Releasing the Matriarch from Odysseus

Releasing the Matriarch from Odysseus is inspired by modern women who are free to break away from damaging stereotypes enforced by a patriarchal society, yet, struggle to rid themselves of damaging habits as a result of those stereotypes.

The behaviors of these women mirror those of circus elephants who have been moved from enclosed captivity into free-range sanctuaries. These elephants while in captivity learn the habit of swaying back and forth as a means of survival and as a coping mechanism to deal with the lack of space. Once these elephants are given space to roam, they don't unlearn the tick. They keep swaying in their post-traumatic stress.

Elephants live in matriarchal families and also have a connection to second metaphor in the video performance. It is said that the myth of the cyclops originates from ancient Greeks who once found elephant skulls, an animal they did not encounter in real life. Odysseus, who once fooled the cyclops Polypemus, is a reference to powerful men that often hurt women in our current society.

The story goes that when Odysseus was trapped in the cave of Polyphemus, the cyclops and son of Poseidon and god of the sea, he escaped by fooling Polyphemus into thinking his name was 'nobody.' When Odysseus attacked, Polyphemus cried out that nobody was hurting him and his neighbors ignored his plea. Throughout the video, performers repeat the words 'nobody' in reference to this story and the trickery the patriarchy often deploys on women.

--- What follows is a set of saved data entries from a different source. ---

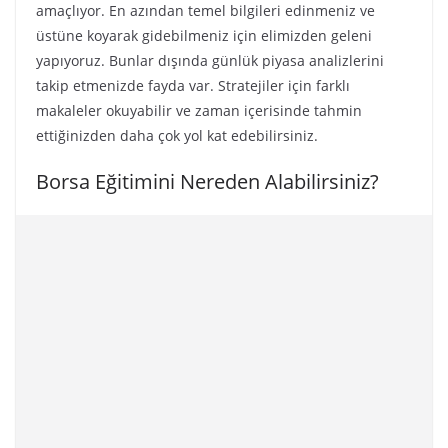
amaçlıyor. En azından temel bilgileri edinmeniz ve
üstüne koyarak gidebilmeniz için elimizden geleni
yapıyoruz. Bunlar dışında günlük piyasa analizlerini
takip etmenizde fayda var. Stratejiler için farklı
makaleler okuyabilir ve zaman içerisinde tahmin
ettiğinizden daha çok yol kat edebilirsiniz.
Borsa Eğitimini Nereden Alabilirsiniz?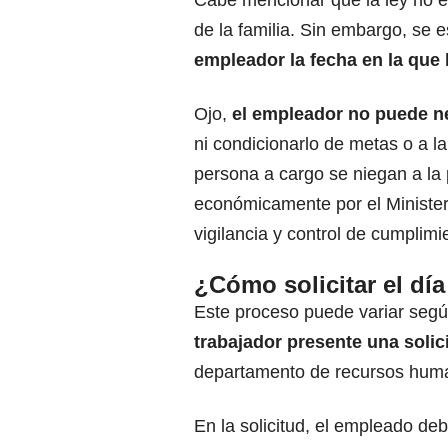
Cabe mencionar que la ley no es
de la familia. Sin embargo, se e
empleador la fecha en la que 
Ojo,
el
empleador
no puede neg
ni condicionarlo de metas o a l
persona a cargo se niegan a la
económicamente por el Minister
vigilancia y control de cumplimi
¿Cómo solicitar el día
Este proceso puede variar segú
trabajador presente una solic
departamento de recursos hum
En la solicitud, el empleado deb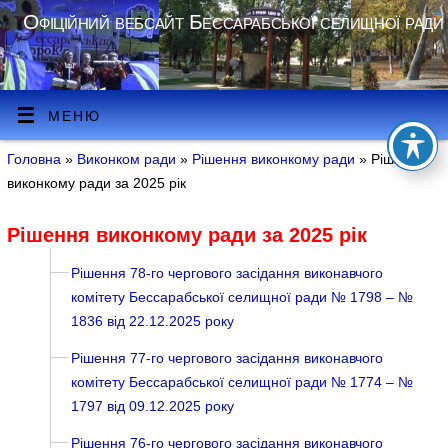
Офіційний вебсайт Бессарабської селищної ради
МЕНЮ
Головна
»
Виконком ради
»
Рішення виконкому ради
» Рішення
виконкому ради за 2025 рік
Рішення виконкому ради за 2025 рік
Рішення 78-го чергового засідання виконавчого
комітету Бессарабської селищної ради № 1798 – №
1836 від 22.12.2025 року
Рішення 77-го чергового засідання виконавчого
комітету Бессарабської селищної ради № 1774 – №
1797 від 09.12.2025 року
Рішення 76-го чергового засідання виконавчого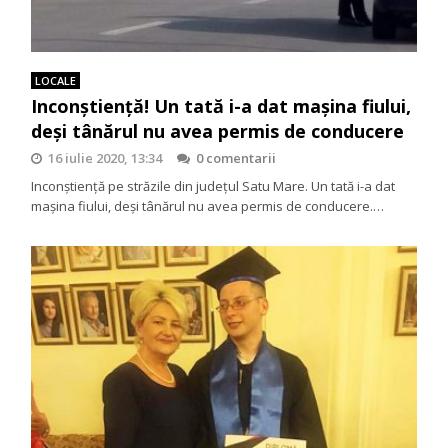
LOCALE
Inconștiență! Un tată i-a dat mașina fiului,
deși tânărul nu avea permis de conducere
16 iulie 2020, 13:34
0 comentarii
Inconștiență pe străzile din județul Satu Mare. Un tată i-a dat
mașina fiului, deși tânărul nu avea permis de conducere.…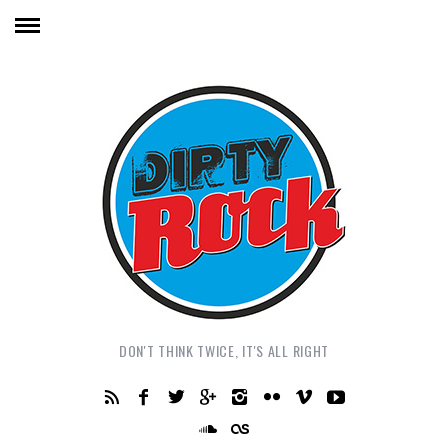
DON'T THINK TWICE, IT'S ALL RIGHT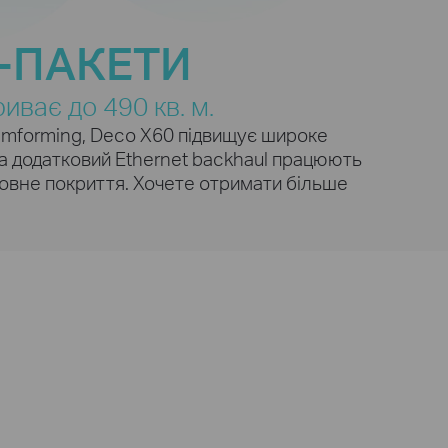
строїв
сть
-ПАКЕТИ
иває до 490 кв. м.
Потокове
1%
передавання
eamforming, Deco X60 підвищує широке
1080P
та додатковий Ethernet backhaul працюють
шовне покриття. Хочете отримати більше
авантаження
Розумний будинок
Пристрої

Through this performance, by releasing the elephant of Odysseus, we celebrate the freedom of women tarnished with the debt left by a patriarchal history.

For this filmed performance, I directed and performed collaborating with three women, videographer Chani Bockwinkel, opera singer Margaret Starr, and Anna Landa whose wind harp is heard in the work. Together we created a reflection on women gaining agency in patriarchal society.